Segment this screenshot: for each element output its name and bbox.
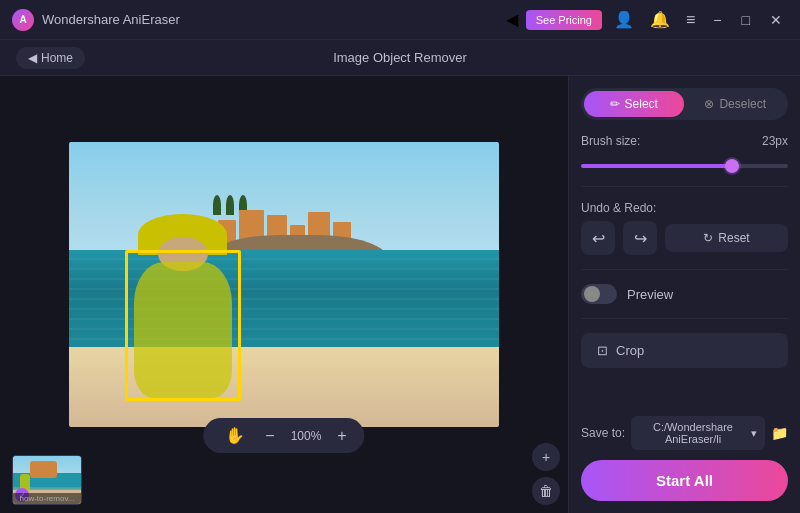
zoom-in-button[interactable]: +	[337, 427, 346, 445]
undo-redo-section: Undo & Redo: ↩ ↪ ↻ Reset	[581, 201, 788, 255]
save-path-text: C:/Wondershare AniEraser/li	[639, 421, 747, 445]
minimize-button[interactable]: −	[707, 10, 727, 30]
crop-button[interactable]: ⊡ Crop	[581, 333, 788, 368]
brush-size-slider[interactable]	[581, 164, 788, 168]
home-label: Home	[41, 51, 73, 65]
save-path-button[interactable]: C:/Wondershare AniEraser/li ▾	[631, 416, 765, 450]
divider-3	[581, 318, 788, 319]
crop-icon: ⊡	[597, 343, 608, 358]
deselect-icon: ⊗	[704, 97, 714, 111]
thumbnail-item[interactable]: ✓ how-to-remov...	[12, 455, 82, 505]
zoom-level: 100%	[291, 429, 322, 443]
deselect-button[interactable]: ⊗ Deselect	[686, 91, 786, 117]
chevron-left-icon: ◀	[28, 51, 37, 65]
thumbnail-label: how-to-remov...	[13, 493, 81, 504]
hand-tool-button[interactable]: ✋	[221, 424, 249, 447]
thumb-island	[30, 461, 57, 478]
thumbnail-actions: + 🗑	[532, 443, 560, 505]
undo-redo-row: ↩ ↪ ↻ Reset	[581, 221, 788, 255]
maximize-button[interactable]: □	[736, 10, 756, 30]
undo-redo-label-row: Undo & Redo:	[581, 201, 788, 215]
delete-image-button[interactable]: 🗑	[532, 477, 560, 505]
folder-button[interactable]: 📁	[771, 425, 788, 441]
title-bar-right: ◀ See Pricing 👤 🔔 ≡ − □ ✕	[506, 8, 788, 31]
page-title: Image Object Remover	[333, 50, 467, 65]
brush-size-section: Brush size: 23px	[581, 134, 788, 172]
brush-size-value: 23px	[762, 134, 788, 148]
divider-1	[581, 186, 788, 187]
reset-label: Reset	[718, 231, 749, 245]
start-all-button[interactable]: Start All	[581, 460, 788, 501]
redo-button[interactable]: ↪	[623, 221, 657, 255]
thumbnail-strip: ✓ how-to-remov...	[12, 455, 82, 505]
crop-label: Crop	[616, 343, 644, 358]
image-container	[69, 142, 499, 427]
zoom-out-button[interactable]: −	[265, 427, 274, 445]
reset-icon: ↻	[703, 231, 713, 245]
add-image-button[interactable]: +	[532, 443, 560, 471]
right-panel: ✏ Select ⊗ Deselect Brush size: 23px Und…	[568, 76, 800, 513]
person-body	[134, 262, 233, 399]
chevron-down-icon: ▾	[751, 427, 757, 440]
gift-button[interactable]: ◀	[506, 10, 518, 29]
pricing-button[interactable]: See Pricing	[526, 10, 602, 30]
preview-toggle[interactable]	[581, 284, 617, 304]
title-bar: A Wondershare AniEraser ◀ See Pricing 👤 …	[0, 0, 800, 40]
reset-button[interactable]: ↻ Reset	[665, 224, 788, 252]
beach-image	[69, 142, 499, 427]
canvas-area[interactable]: ✋ − 100% + ✓ how-to-remov... + 🗑	[0, 76, 568, 513]
nav-bar: ◀ Home Image Object Remover	[0, 40, 800, 76]
preview-row: Preview	[581, 284, 788, 304]
menu-icon-button[interactable]: ≡	[682, 9, 699, 31]
undo-button[interactable]: ↩	[581, 221, 615, 255]
undo-redo-label: Undo & Redo:	[581, 201, 656, 215]
save-label: Save to:	[581, 426, 625, 440]
divider-2	[581, 269, 788, 270]
close-button[interactable]: ✕	[764, 10, 788, 30]
brush-size-label: Brush size:	[581, 134, 640, 148]
title-bar-left: A Wondershare AniEraser	[12, 9, 180, 31]
toggle-knob	[584, 286, 600, 302]
preview-label: Preview	[627, 287, 673, 302]
brush-icon: ✏	[610, 97, 620, 111]
save-row: Save to: C:/Wondershare AniEraser/li ▾ 📁	[581, 416, 788, 450]
main-layout: ✋ − 100% + ✓ how-to-remov... + 🗑	[0, 76, 800, 513]
app-title: Wondershare AniEraser	[42, 12, 180, 27]
brush-size-label-row: Brush size: 23px	[581, 134, 788, 148]
app-logo: A	[12, 9, 34, 31]
deselect-label: Deselect	[719, 97, 766, 111]
canvas-toolbar: ✋ − 100% +	[203, 418, 364, 453]
brush-size-slider-container	[581, 154, 788, 172]
person-figure	[134, 262, 233, 399]
select-button[interactable]: ✏ Select	[584, 91, 684, 117]
select-label: Select	[625, 97, 658, 111]
bell-icon-button[interactable]: 🔔	[646, 8, 674, 31]
save-section: Save to: C:/Wondershare AniEraser/li ▾ 📁…	[581, 416, 788, 501]
select-deselect-toggle: ✏ Select ⊗ Deselect	[581, 88, 788, 120]
home-button[interactable]: ◀ Home	[16, 47, 85, 69]
user-icon-button[interactable]: 👤	[610, 8, 638, 31]
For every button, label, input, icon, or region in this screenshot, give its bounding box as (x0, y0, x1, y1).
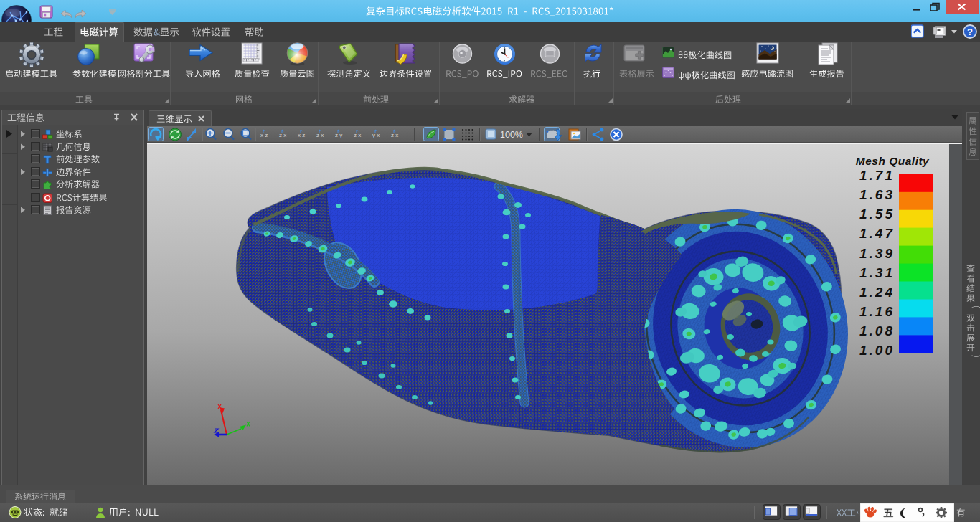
svg-text:1.08: 1.08 (859, 323, 895, 338)
svg-text:z x: z x (391, 132, 398, 138)
svg-text:z x: z x (279, 132, 286, 138)
svg-text:1.31: 1.31 (859, 265, 895, 280)
svg-text:1.63: 1.63 (859, 187, 895, 202)
svg-text:1.39: 1.39 (859, 246, 895, 261)
svg-text:z x: z x (316, 132, 324, 138)
svg-text:1.55: 1.55 (859, 207, 895, 222)
svg-text:z y: z y (335, 132, 342, 138)
svg-text:1.47: 1.47 (859, 226, 895, 241)
svg-text:1.71: 1.71 (859, 168, 895, 183)
svg-text:y x: y x (372, 132, 380, 138)
svg-text:1.16: 1.16 (859, 304, 895, 319)
svg-text:?: ? (967, 27, 973, 37)
svg-text:x z: x z (260, 132, 268, 138)
svg-text:1.00: 1.00 (859, 343, 895, 358)
svg-text:Mesh Quality: Mesh Quality (856, 155, 930, 167)
svg-text:1.24: 1.24 (859, 285, 895, 300)
svg-text:x z: x z (298, 132, 305, 138)
svg-text:100%: 100% (500, 130, 523, 140)
svg-text:z x: z x (354, 132, 361, 138)
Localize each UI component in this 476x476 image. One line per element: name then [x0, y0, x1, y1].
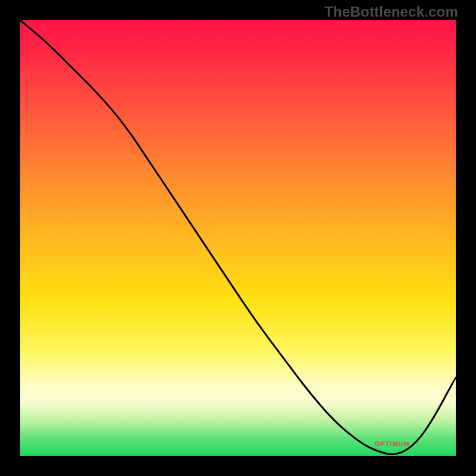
- optimum-marker: OPTIMUM: [375, 440, 410, 447]
- chart-frame: TheBottleneck.com OPTIMUM: [0, 0, 476, 476]
- source-attribution: TheBottleneck.com: [324, 4, 458, 20]
- curve-overlay: [20, 20, 456, 456]
- bottleneck-curve: [20, 20, 456, 455]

## PROBLEM STATEMENT:
Transcribe the listing exactly, skipping pictures.

## RESULT:
Segment this screenshot: for each element output its name and bbox.
zoom-in-button[interactable]: +	[337, 427, 346, 445]
undo-redo-section: Undo & Redo: ↩ ↪ ↻ Reset	[581, 201, 788, 255]
save-path-text: C:/Wondershare AniEraser/li	[639, 421, 747, 445]
minimize-button[interactable]: −	[707, 10, 727, 30]
crop-button[interactable]: ⊡ Crop	[581, 333, 788, 368]
brush-size-slider[interactable]	[581, 164, 788, 168]
home-label: Home	[41, 51, 73, 65]
save-path-button[interactable]: C:/Wondershare AniEraser/li ▾	[631, 416, 765, 450]
divider-3	[581, 318, 788, 319]
crop-icon: ⊡	[597, 343, 608, 358]
deselect-icon: ⊗	[704, 97, 714, 111]
thumbnail-item[interactable]: ✓ how-to-remov...	[12, 455, 82, 505]
zoom-level: 100%	[291, 429, 322, 443]
deselect-button[interactable]: ⊗ Deselect	[686, 91, 786, 117]
chevron-left-icon: ◀	[28, 51, 37, 65]
thumbnail-label: how-to-remov...	[13, 493, 81, 504]
hand-tool-button[interactable]: ✋	[221, 424, 249, 447]
thumb-island	[30, 461, 57, 478]
thumbnail-actions: + 🗑	[532, 443, 560, 505]
undo-redo-row: ↩ ↪ ↻ Reset	[581, 221, 788, 255]
maximize-button[interactable]: □	[736, 10, 756, 30]
undo-redo-label-row: Undo & Redo:	[581, 201, 788, 215]
delete-image-button[interactable]: 🗑	[532, 477, 560, 505]
folder-button[interactable]: 📁	[771, 425, 788, 441]
title-bar-right: ◀ See Pricing 👤 🔔 ≡ − □ ✕	[506, 8, 788, 31]
page-title: Image Object Remover	[333, 50, 467, 65]
brush-size-section: Brush size: 23px	[581, 134, 788, 172]
brush-size-value: 23px	[762, 134, 788, 148]
divider-1	[581, 186, 788, 187]
reset-label: Reset	[718, 231, 749, 245]
start-all-button[interactable]: Start All	[581, 460, 788, 501]
redo-button[interactable]: ↪	[623, 221, 657, 255]
thumbnail-strip: ✓ how-to-remov...	[12, 455, 82, 505]
crop-label: Crop	[616, 343, 644, 358]
image-container	[69, 142, 499, 427]
zoom-out-button[interactable]: −	[265, 427, 274, 445]
reset-icon: ↻	[703, 231, 713, 245]
add-image-button[interactable]: +	[532, 443, 560, 471]
right-panel: ✏ Select ⊗ Deselect Brush size: 23px Und…	[568, 76, 800, 513]
person-body	[134, 262, 233, 399]
chevron-down-icon: ▾	[751, 427, 757, 440]
gift-button[interactable]: ◀	[506, 10, 518, 29]
pricing-button[interactable]: See Pricing	[526, 10, 602, 30]
preview-toggle[interactable]	[581, 284, 617, 304]
title-bar: A Wondershare AniEraser ◀ See Pricing 👤 …	[0, 0, 800, 40]
reset-button[interactable]: ↻ Reset	[665, 224, 788, 252]
beach-image	[69, 142, 499, 427]
canvas-area[interactable]: ✋ − 100% + ✓ how-to-remov... + 🗑	[0, 76, 568, 513]
nav-bar: ◀ Home Image Object Remover	[0, 40, 800, 76]
preview-row: Preview	[581, 284, 788, 304]
menu-icon-button[interactable]: ≡	[682, 9, 699, 31]
undo-button[interactable]: ↩	[581, 221, 615, 255]
undo-redo-label: Undo & Redo:	[581, 201, 656, 215]
save-label: Save to:	[581, 426, 625, 440]
divider-2	[581, 269, 788, 270]
close-button[interactable]: ✕	[764, 10, 788, 30]
brush-size-label: Brush size:	[581, 134, 640, 148]
title-bar-left: A Wondershare AniEraser	[12, 9, 180, 31]
toggle-knob	[584, 286, 600, 302]
preview-label: Preview	[627, 287, 673, 302]
brush-icon: ✏	[610, 97, 620, 111]
save-row: Save to: C:/Wondershare AniEraser/li ▾ 📁	[581, 416, 788, 450]
main-layout: ✋ − 100% + ✓ how-to-remov... + 🗑	[0, 76, 800, 513]
app-title: Wondershare AniEraser	[42, 12, 180, 27]
brush-size-label-row: Brush size: 23px	[581, 134, 788, 148]
app-logo: A	[12, 9, 34, 31]
deselect-label: Deselect	[719, 97, 766, 111]
canvas-toolbar: ✋ − 100% +	[203, 418, 364, 453]
brush-size-slider-container	[581, 154, 788, 172]
person-figure	[134, 262, 233, 399]
select-button[interactable]: ✏ Select	[584, 91, 684, 117]
select-label: Select	[625, 97, 658, 111]
bell-icon-button[interactable]: 🔔	[646, 8, 674, 31]
save-section: Save to: C:/Wondershare AniEraser/li ▾ 📁…	[581, 416, 788, 501]
select-deselect-toggle: ✏ Select ⊗ Deselect	[581, 88, 788, 120]
home-button[interactable]: ◀ Home	[16, 47, 85, 69]
user-icon-button[interactable]: 👤	[610, 8, 638, 31]
For every button, label, input, icon, or region in this screenshot, give its bounding box as (x0, y0, x1, y1).
svg-text:1.08: 1.08 (859, 323, 895, 338)
svg-text:z x: z x (391, 132, 398, 138)
svg-text:z x: z x (279, 132, 286, 138)
svg-text:1.31: 1.31 (859, 265, 895, 280)
svg-text:1.63: 1.63 (859, 187, 895, 202)
svg-text:1.39: 1.39 (859, 246, 895, 261)
svg-text:z x: z x (316, 132, 324, 138)
svg-text:1.55: 1.55 (859, 207, 895, 222)
svg-text:z y: z y (335, 132, 342, 138)
svg-text:1.47: 1.47 (859, 226, 895, 241)
svg-text:1.71: 1.71 (859, 168, 895, 183)
svg-text:y x: y x (372, 132, 380, 138)
svg-text:1.16: 1.16 (859, 304, 895, 319)
svg-text:?: ? (967, 27, 973, 37)
svg-text:x z: x z (260, 132, 268, 138)
svg-text:1.00: 1.00 (859, 343, 895, 358)
svg-text:Mesh Quality: Mesh Quality (856, 155, 930, 167)
svg-text:1.24: 1.24 (859, 285, 895, 300)
svg-text:x z: x z (298, 132, 305, 138)
svg-text:100%: 100% (500, 130, 523, 140)
svg-text:z x: z x (354, 132, 361, 138)
Localize each UI component in this 476x476 image. One line per element: name then [x0, y0, x1, y1].
- optimum-marker: OPTIMUM: [375, 440, 410, 447]
- chart-frame: TheBottleneck.com OPTIMUM: [0, 0, 476, 476]
- source-attribution: TheBottleneck.com: [324, 4, 458, 20]
- curve-overlay: [20, 20, 456, 456]
- bottleneck-curve: [20, 20, 456, 455]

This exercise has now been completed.